Chi si allena con costanza lo sa bene: dopo una sessione davvero intensa, che sia una corsa in salita, un allenamento a corpo libero ad alta intensità o una seduta di sollevamento pesi, il corpo non si sente solo stanco. C’è qualcosa di più profondo che succede a livello cellulare, ed è proprio qui che entra in gioco un concetto che in pochi conoscono davvero: lo stress ossidativo indotto dall’esercizio fisico.
Cosa succede alle cellule durante uno sforzo fisico intenso
Quando i muscoli lavorano a pieno regime, il consumo di ossigeno aumenta enormemente rispetto alla condizione di riposo. Questo maggiore utilizzo di ossigeno è una delle cause note della produzione di radicali liberi, molecole instabili che, se non adeguatamente contrastate, possono generare uno squilibrio a livello cellulare noto, appunto, come stress ossidativo. È un fenomeno fisiologico, documentato dalla letteratura sportiva, che riguarda in particolare chi pratica sport in modo continuativo o affronta sessioni di allenamento particolarmente impegnative.
Il corpo, per fortuna, non è disarmato di fronte a questo fenomeno: dispone di meccanismi di difesa cellulare che aiutano a mantenere l’equilibrio, i cosiddetti sistemi antiossidanti endogeni. Ma perché questi sistemi funzionino al meglio, hanno bisogno di alcuni nutrienti specifici, e uno dei più rilevanti in questo contesto è lo zinco.
Il ruolo dello zinco nella protezione delle cellule
Lo zinco è un minerale coinvolto in centinaia di reazioni enzimatiche nel nostro organismo, e tra le sue funzioni riconosciute figura proprio quella di contribuire alla protezione delle cellule dallo stress ossidativo. Non si tratta di un’affermazione generica: è un claim salutistico autorizzato a livello europeo, che si applica quando l’apporto giornaliero dell’elemento raggiunge il quantitativo minimo previsto per poterlo vantare.
Per chi si allena con regolarità e in modo intenso, quindi, curare l’apporto di zinco attraverso l’alimentazione — carne, pesce, legumi, semi oleosi, cereali integrali sono tra le fonti principali — è un aspetto che merita attenzione, esattamente come lo sono l’idratazione o il recupero muscolare.

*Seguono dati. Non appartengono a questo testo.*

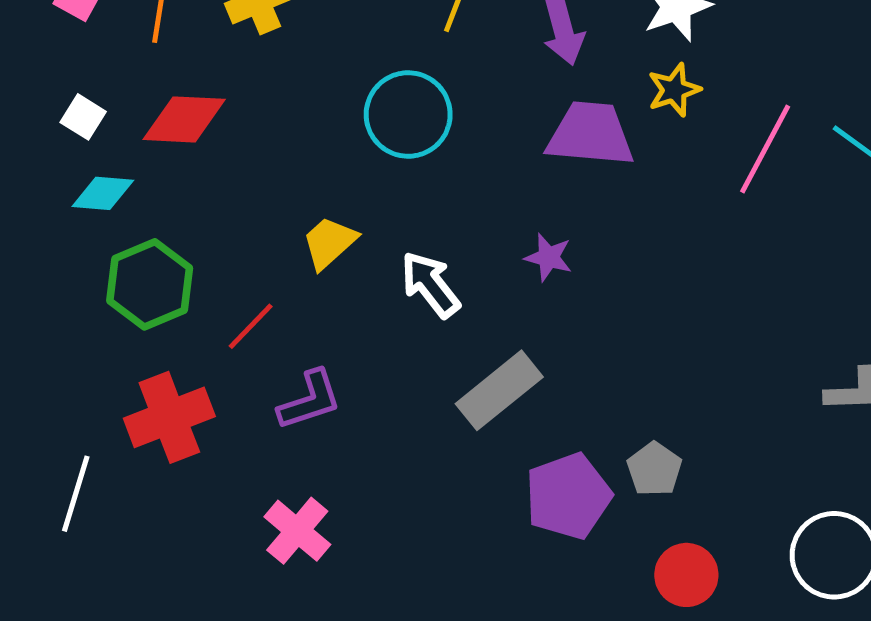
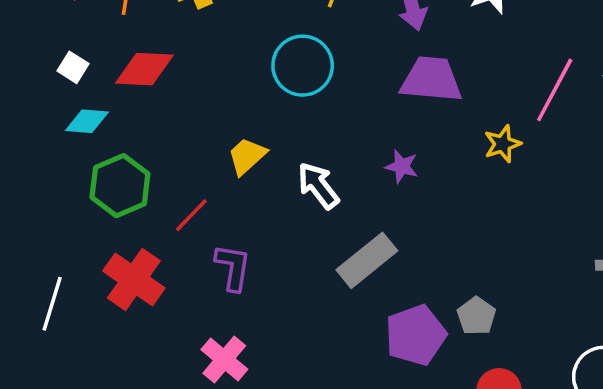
yellow star: (674, 90) -> (503, 144), moved
purple L-shape: (310, 400) -> (233, 267), turned -63
red cross: (169, 417) -> (134, 279), turned -34
white line: (76, 494) -> (52, 304), moved

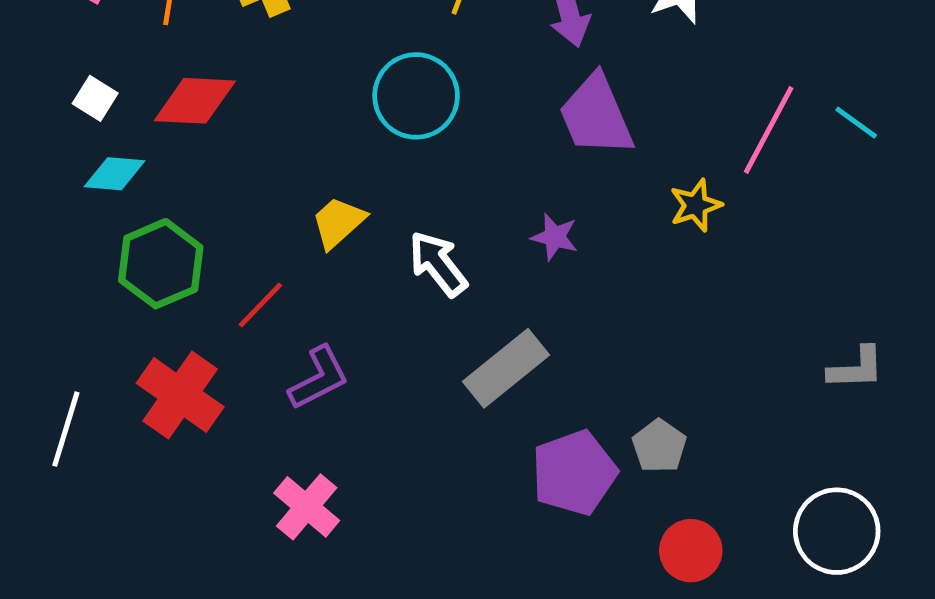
purple trapezoid: (431, 80) -> (596, 115), turned -118
purple L-shape: (233, 267) -> (319, 378), turned 54

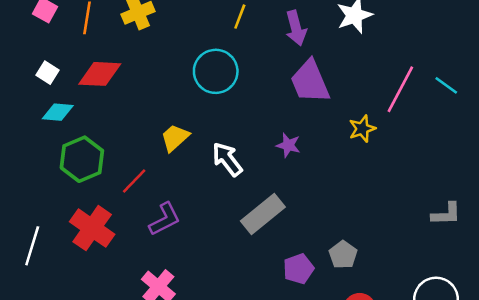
purple pentagon: (574, 473) -> (298, 269), size x0.7

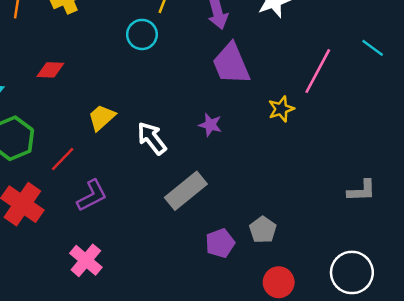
cyan circle: (216, 71) -> (142, 34), moved, size x0.7
red diamond: (100, 74) -> (50, 70), moved, size x0.7
cyan line: (446, 85) -> (373, 48), moved

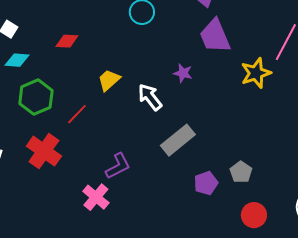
yellow star: (281, 109) -> (256, 73), size x1.4
purple star: (210, 125) -> (183, 73), moved
purple L-shape: (92, 196) -> (118, 166), moved

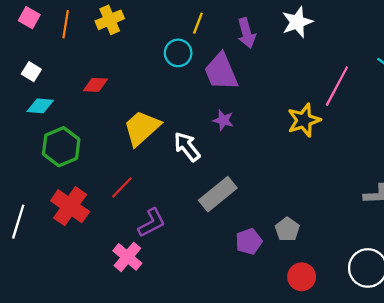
purple trapezoid: (215, 36) -> (221, 72), moved
yellow trapezoid: (109, 80) -> (142, 128), size x1.5
red line: (77, 114) -> (122, 187), moved

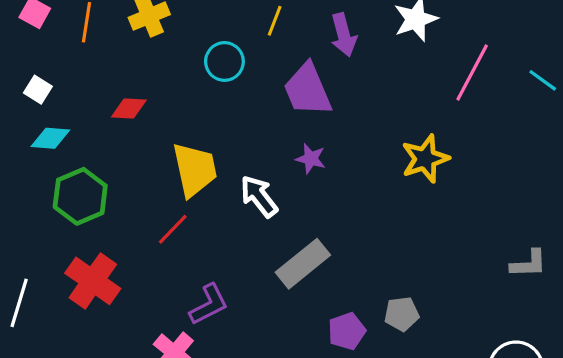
cyan circle: (178, 53) -> (224, 61), moved
pink line: (337, 86) -> (472, 72), moved
yellow trapezoid: (142, 128) -> (195, 170), turned 120
red line: (122, 187) -> (173, 229), moved
gray pentagon: (287, 229) -> (402, 314), turned 30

Non è un caso che lo zinco compaia spesso tra i micronutrienti su cui gli sportivi, soprattutto a certi livelli di intensità, sono invitati a mantenere un’attenzione particolare.
Non solo protezione dallo stress ossidativo: le altre funzioni dello zinco
Oltre al suo ruolo nella difesa cellulare, lo zinco contribuisce anche alla normale funzione del sistema immunitario, un aspetto tutt’altro che secondario per chi si allena con costanza: i carichi di lavoro elevati, uniti magari a un periodo di stanchezza accumulata, possono mettere alla prova le difese naturali dell’organismo. Lo zinco partecipa inoltre al mantenimento di normali livelli di testosterone nel sangue, della normale capacità visiva e della normale funzione cognitiva, oltre a contribuire al mantenimento di pelle, capelli e unghie normali.
Un ventaglio di funzioni che rende questo minerale uno di quelli da non sottovalutare, soprattutto in periodi di allenamento particolarmente intenso, quando il fabbisogno dell’organismo tende naturalmente ad aumentare.
Come scegliere un integratore di zinco di qualità
Non tutte le forme di zinco sono uguali dal punto di vista della biodisponibilità, cioè della quantità che il corpo riesce effettivamente ad assorbire e utilizzare. Le forme chelate, come lo zinco bisglicinato, sono generalmente considerate più facilmente assimilabili rispetto ai sali inorganici, e questo le rende una scelta interessante per chi desidera un apporto mirato ed efficace, anche per chi ha uno stomaco più sensibile.
Il nostro Zinco Bisglicinato 15 mg nasce proprio con questo obiettivo: offrire una fonte di zinco in forma chelata, pensata per un utilizzo quotidiano e prolungato nel tempo, in un formato da 700 compresse che accompagna chi si allena con continuità lungo tutte le stagioni dell’anno.
Come sempre, un’alimentazione varia ed equilibrata resta la base di partenza: l’integrazione ha senso quando affianca, non sostituisce, buone abitudini alimentari e uno stile di vita attivo. Ma per chi si allena con intensità e vuole prendersi cura del proprio corpo anche a livello cellulare, conoscere il ruolo dello zinco è un primo passo utile per fare scelte più consapevoli.